EXERCISE GOAL – The records beneath should be printed exactly, and the pictures are to be left out.

+++ DATA FOR ANALYSIS

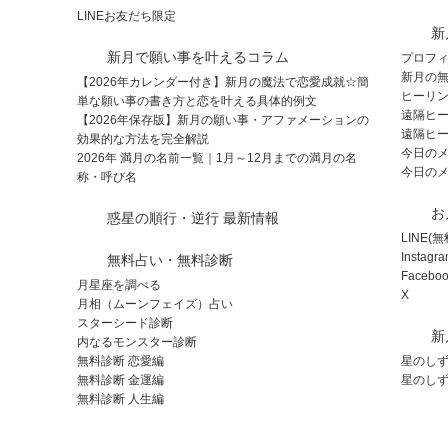
LINEお友だち限定
新
新月で願い事を叶えるコラム
プロフ
新月の
【2026年カレンダー付き】新月の魔法で恋愛成就☆簡
ヒーリ
単な願い事の書き方と恋を叶える具体的例文
遠隔ヒ
【2026年保存版】新月の願い事・アファメーションの
遠隔ヒ
効果的な方法を完全解説
今日のメッ
2026年 満月の名前一覧｜1月～12月までの満月の名
今日の
称・呼び名
お
惑星の順行・逆行 最新情報
LINE
Instagr
無料占い・無料診断
Faceboo
月星座を調べる
X
月相（ムーンフェイズ）占い
スターシード診断
新
内なるモンスター診断
無料診断 恋愛編
星のし
無料診断 金運編
星のし
無料診断 人生編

++++++

RESPONSE BELOW –
LINEお友だち限定
新
新月で願い事を叶えるコラム
プロフ
新月の
【2026年カレンダー付き】新月の魔法で恋愛成就☆簡
ヒーリ
単な願い事の書き方と恋を叶える具体的例文
遠隔ヒ
【2026年保存版】新月の願い事・アファメーションの
遠隔ヒ
効果的な方法を完全解説
今日のメッ
2026年 満月の名前一覧｜1月～12月までの満月の名
今日の
称・呼び名
お
惑星の順行・逆行 最新情報
LINE
Instagr
無料占い・無料診断
Faceboo
月星座を調べる
X
月相（ムーンフェイズ）占い
スターシード診断
新
内なるモンスター診断
無料診断 恋愛編
星のし
無料診断 金運編
星のし
無料診断 人生編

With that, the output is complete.